EXERCISE DESCRIPTION> The result should be an exact copy of every record, with no pictures kept.

================================

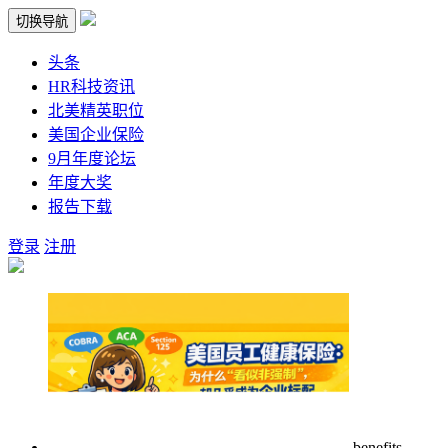
切换导航
头条
HR科技资讯
北美精英职位
美国企业保险
9月年度论坛
年度大奖
报告下载
登录
注册
benefits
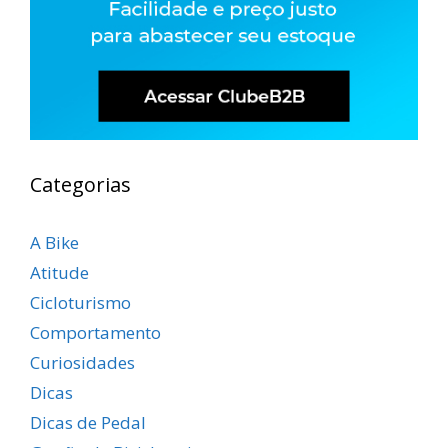
Categorias
A Bike
Atitude
Cicloturismo
Comportamento
Curiosidades
Dicas
Dicas de Pedal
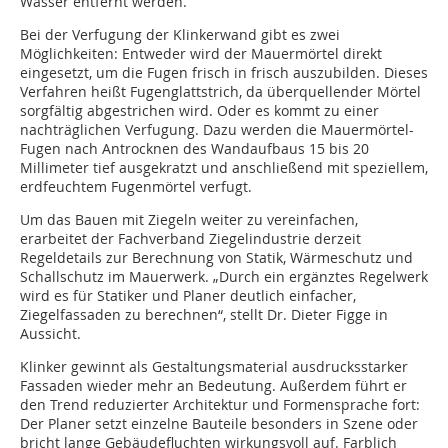
Wasser entfernt werden.
Bei der Verfugung der Klinkerwand gibt es zwei
Möglichkeiten: Entweder wird der Mauermörtel direkt
eingesetzt, um die Fugen frisch in frisch auszubilden. Dieses
Verfahren heißt Fugenglattstrich, da überquellender Mörtel
sorgfältig abgestrichen wird. Oder es kommt zu einer
nachträglichen Verfugung. Dazu werden die Mauermörtel-
Fugen nach Antrocknen des Wandaufbaus 15 bis 20
Millimeter tief ausgekratzt und anschließend mit speziellem,
erdfeuchtem Fugenmörtel verfugt.
Um das Bauen mit Ziegeln weiter zu vereinfachen,
erarbeitet der Fachverband Ziegelindustrie derzeit
Regeldetails zur Berechnung von Statik, Wärmeschutz und
Schallschutz im Mauerwerk. „Durch ein ergänztes Regelwerk
wird es für Statiker und Planer deutlich einfacher,
Ziegelfassaden zu berechnen“, stellt Dr. Dieter Figge in
Aussicht.
Klinker gewinnt als Gestaltungsmaterial ausdrucksstarker
Fassaden wieder mehr an Bedeutung. Außerdem führt er
den Trend reduzierter Architektur und Formensprache fort:
Der Planer setzt einzelne Bauteile besonders in Szene oder
bricht lange Gebäudefluchten wirkungsvoll auf. Farblich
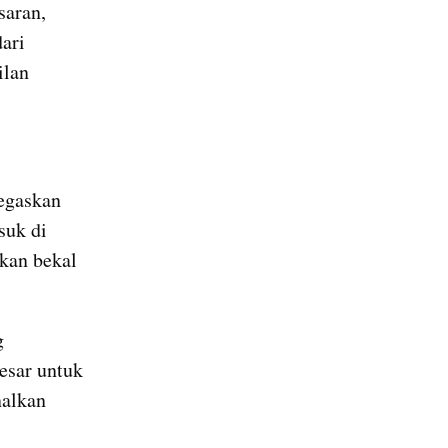
aran, 
dari 
lan 
egaskan 
uk di 
kan bekal 
 
sar untuk 
alkan 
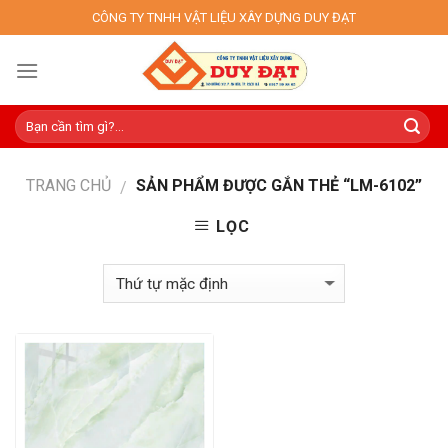
Skip
CÔNG TY TNHH VẬT LIỆU XÂY DỰNG DUY ĐẠT
to
content
TRANG CHỦ
SẢN PHẨM ĐƯỢC GẮN THẺ “LM-6102”
/
LỌC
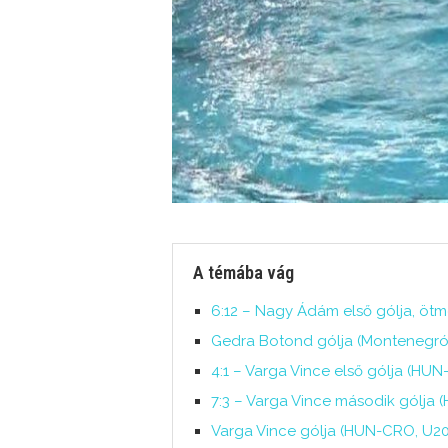
A témába vág
6:12 – Nagy Ádám első gólja, ötm
Gedra Botond gólja (Montenegró-
4:1 – Varga Vince első gólja (HU
7:3 – Varga Vince második gólja 
Varga Vince gólja (HUN-CRO, U20-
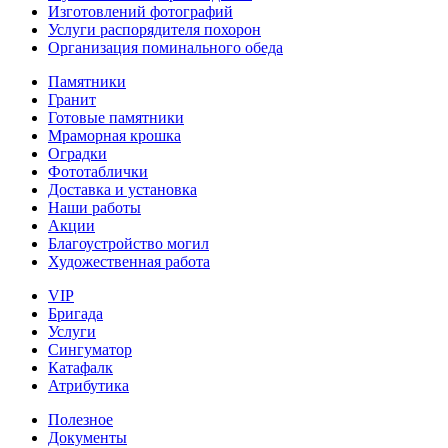
Изготовлений фотографий
Услуги распорядителя похорон
Организация поминального обеда
Памятники
Гранит
Готовые памятники
Мраморная крошка
Оградки
Фототаблички
Доставка и установка
Наши работы
Акции
Благоустройство могил
Художественная работа
VIP
Бригада
Услуги
Сингуматор
Катафалк
Атрибутика
Полезное
Документы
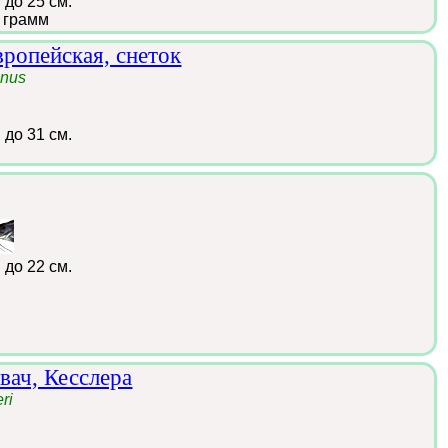
:
до 25 см.
 грамм
ропейская, снеток
anus
:
до 31 см.
:
до 22 см.
вач, Кесслера
ri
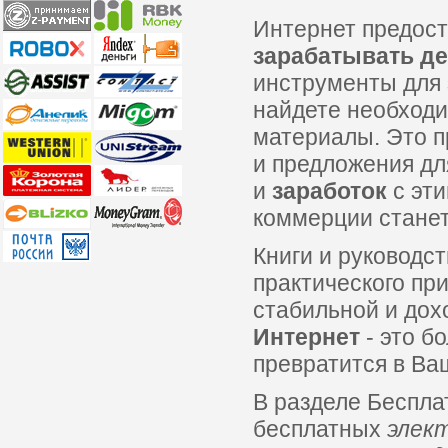
Интернет предос
зарабатывать де
инструменты для
найдете необходи
материалы. Это 
и предложения д
и
заработок
с эт
коммерции стане
Книги и руководс
практического пр
стабильной и до
Интернет
- это б
превратится в Ва
В разделе Беспл
бесплатных
элек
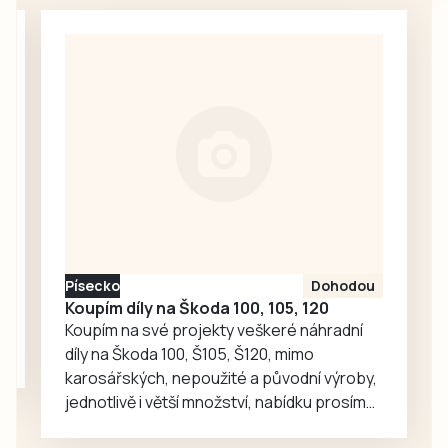
srpen a neděje se
nic. Redakce
proto oslovila
Správu železnic
se žádostí o
vysvětlení.
Ředitelka odboru
komunikace Nela
Friebová
odpověděla.
Písecko
Dohodou
Koupím díly na Škoda 100, 105, 120
Koupím na své projekty veškeré náhradní
díly na Škoda 100, Š105, Š120, mimo
karosářských, nepoužité a původní výroby,
jednotlivě i větší množství, nabídku prosím
pouze na e-mail: svorpi@seznam.cz.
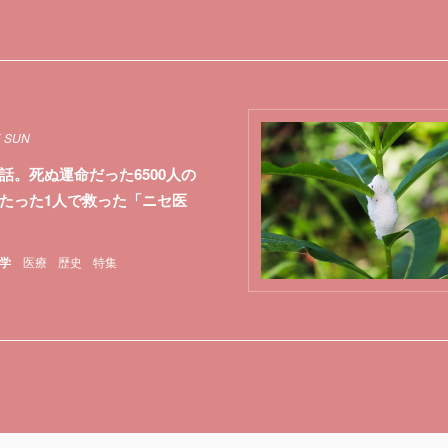
5 SUN
話。死ぬ運命だった6500人の
たった1人で救った「ニセ医
学
医療
歴史
特集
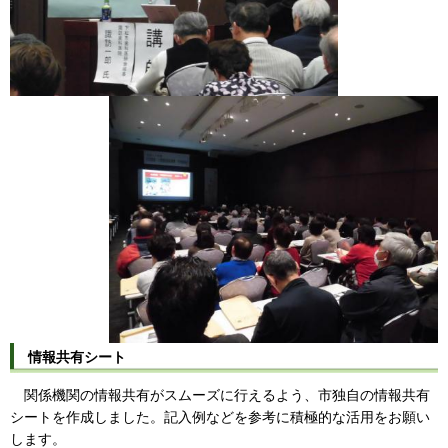
情報共有シート
関係機関の情報共有がスムーズに行えるよう、市独自の情報共有
シートを作成しました。記入例などを参考に積極的な活用をお願い
します。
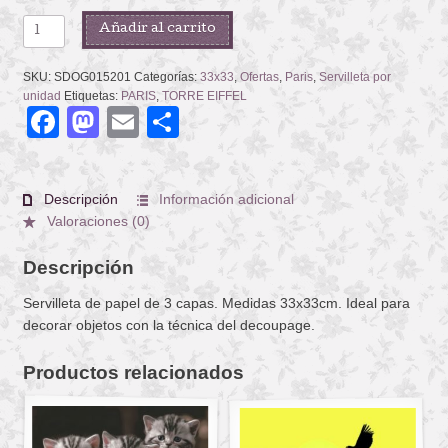
THE
Añadir al carrito
SIGHTS
OF
SKU:
SDOG015201
Categorías:
33x33
,
Ofertas
,
Paris
,
Servilleta por
PARIS
unidad
Etiquetas:
PARIS
,
TORRE EIFFEL
Facebook
Mastodon
Email
Compartir
cantidad
Descripción
Información adicional
Valoraciones (0)
Descripción
Servilleta de papel de 3 capas. Medidas 33x33cm. Ideal para
decorar objetos con la técnica del decoupage.
Productos relacionados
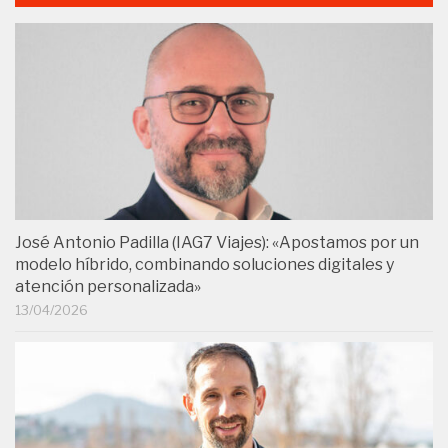
José Antonio Padilla (IAG7 Viajes): «Apostamos por un
modelo híbrido, combinando soluciones digitales y
atención personalizada»
13/04/2026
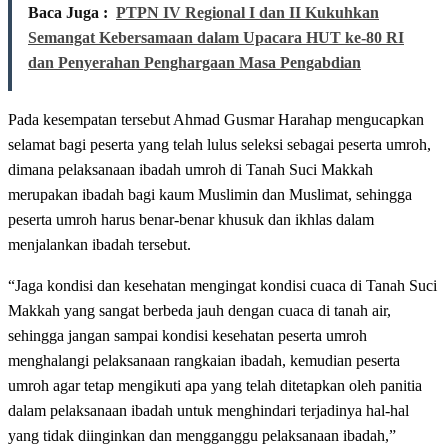
Baca Juga :
PTPN IV Regional I dan II Kukuhkan
Semangat Kebersamaan dalam Upacara HUT ke-80 RI
dan Penyerahan Penghargaan Masa Pengabdian
Pada kesempatan tersebut Ahmad Gusmar Harahap mengucapkan
selamat bagi peserta yang telah lulus seleksi sebagai peserta umroh,
dimana pelaksanaan ibadah umroh di Tanah Suci Makkah
merupakan ibadah bagi kaum Muslimin dan Muslimat, sehingga
peserta umroh harus benar-benar khusuk dan ikhlas dalam
menjalankan ibadah tersebut.
“Jaga kondisi dan kesehatan mengingat kondisi cuaca di Tanah Suci
Makkah yang sangat berbeda jauh dengan cuaca di tanah air,
sehingga jangan sampai kondisi kesehatan peserta umroh
menghalangi pelaksanaan rangkaian ibadah, kemudian peserta
umroh agar tetap mengikuti apa yang telah ditetapkan oleh panitia
dalam pelaksanaan ibadah untuk menghindari terjadinya hal-hal
yang tidak diinginkan dan mengganggu pelaksanaan ibadah,”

================================

TASK SOLUTION>
切换导航
头条
HR科技资讯
北美精英职位
美国企业保险
9月年度论坛
年度大奖
报告下载
登录
注册
benefits
Categorias
A Bike
Atitude
Cicloturismo
Comportamento
Curiosidades
Dicas
Dicas de Pedal
Wasser entfernt werden.
Bei der Verfugung der Klinkerwand gibt es zwei
Möglichkeiten: Entweder wird der Mauermörtel direkt
eingesetzt, um die Fugen frisch in frisch auszubilden. Dieses
Verfahren heißt Fugenglattstrich, da überquellender Mörtel
sorgfältig abgestrichen wird. Oder es kommt zu einer
nachträglichen Verfugung. Dazu werden die Mauermörtel-
Fugen nach Antrocknen des Wandaufbaus 15 bis 20
Millimeter tief ausgekratzt und anschließend mit speziellem,
erdfeuchtem Fugenmörtel verfugt.
Um das Bauen mit Ziegeln weiter zu vereinfachen,
erarbeitet der Fachverband Ziegelindustrie derzeit
Regeldetails zur Berechnung von Statik, Wärmeschutz und
Schallschutz im Mauerwerk. „Durch ein ergänztes Regelwerk
wird es für Statiker und Planer deutlich einfacher,
Ziegelfassaden zu berechnen“, stellt Dr. Dieter Figge in
Aussicht.
Klinker gewinnt als Gestaltungsmaterial ausdrucksstarker
Fassaden wieder mehr an Bedeutung. Außerdem führt er
den Trend reduzierter Architektur und Formensprache fort:
Der Planer setzt einzelne Bauteile besonders in Szene oder
bricht lange Gebäudefluchten wirkungsvoll auf. Farblich
aran, 
dari 
lan 
egaskan 
uk di 
kan bekal 
 
sar untuk 
alkan 
Skip
CÔNG TY TNHH VẬT LIỆU XÂY DỰNG DUY ĐẠT
to
content
TRANG CHỦ
SẢN PHẨM ĐƯỢC GẮN THẺ “LM-6102”
/
LỌC
A témába vág
6:12 – Nagy Ádám első gólja, ötm
Gedra Botond gólja (Montenegró-
4:1 – Varga Vince első gólja (HU
7:3 – Varga Vince második gólja 
Varga Vince gólja (HUN-CRO, U20-
Изготовлений фотографий
Услуги распорядителя похорон
Организация поминального обеда
Памятники
Гранит
Готовые памятники
Мраморная крошка
Оградки
Фототаблички
Доставка и установка
Наши работы
Акции
Благоустройство могил
Художественная работа
VIP
Бригада
Услуги
Сингуматор
Катафалк
Атрибутика
Полезное
Документы
:
до 25 см.
 грамм
ропейская, снеток
anus
:
до 31 см.
:
до 22 см.
вач, Кесслера
ri
Интернет предос
зарабатывать де
инструменты для
найдете необходи
материалы. Это 
и предложения д
и
заработок
с эт
коммерции стане
Книги и руководс
практического пр
стабильной и до
Интернет
- это б
превратится в Ва
В разделе Беспл
бесплатных
элек
srpen a neděje se
nic. Redakce
proto oslovila
Správu železnic
se žádostí o
vysvětlení.
Ředitelka odboru
komunikace Nela
Friebová
odpověděla.
Písecko
Dohodou
Koupím díly na Škoda 100, 105, 120
Koupím na své projekty veškeré náhradní
díly na Škoda 100, Š105, Š120, mimo
karosářských, nepoužité a původní výroby,
jednotlivě i větší množství, nabídku prosím
pouze na e-mail: svorpi@seznam.cz.
5 SUN
話。死ぬ運命だった6500人の
たった1人で救った「ニセ医
学
医療
歴史
特集
情報共有シート
関係機関の情報共有がスムーズに行えるよう、市独自の情報共有
シートを作成しました。記入例などを参考に積極的な活用をお願い
します。
THE
Añadir al carrito
SIGHTS
OF
SKU:
SDOG015201
Categorías:
33x33
,
Ofertas
,
Paris
,
Servilleta por
PARIS
unidad
Etiquetas:
PARIS
,
TORRE EIFFEL
Facebook
Mastodon
Email
Compartir
cantidad
Descripción
Información adicional
Valoraciones (0)
Descripción
Servilleta de papel de 3 capas. Medidas 33x33cm. Ideal para
decorar objetos con la técnica del decoupage.
Productos relacionados
José Antonio Padilla (IAG7 Viajes): «Apostamos por un
modelo híbrido, combinando soluciones digitales y
atención personalizada»
13/04/2026
Baca Juga :
PTPN IV Regional I dan II Kukuhkan
Semangat Kebersamaan dalam Upacara HUT ke-80 RI
dan Penyerahan Penghargaan Masa Pengabdian
Pada kesempatan tersebut Ahmad Gusmar Harahap mengucapkan
selamat bagi peserta yang telah lulus seleksi sebagai peserta umroh,
dimana pelaksanaan ibadah umroh di Tanah Suci Makkah
merupakan ibadah bagi kaum Muslimin dan Muslimat, sehingga
peserta umroh harus benar-benar khusuk dan ikhlas dalam
menjalankan ibadah tersebut.
“Jaga kondisi dan kesehatan mengingat kondisi cuaca di Tanah Suci
Makkah yang sangat berbeda jauh dengan cuaca di tanah air,
sehingga jangan sampai kondisi kesehatan peserta umroh
menghalangi pelaksanaan rangkaian ibadah, kemudian peserta
umroh agar tetap mengikuti apa yang telah ditetapkan oleh panitia
dalam pelaksanaan ibadah untuk menghindari terjadinya hal-hal
yang tidak diinginkan dan mengganggu pelaksanaan ibadah,”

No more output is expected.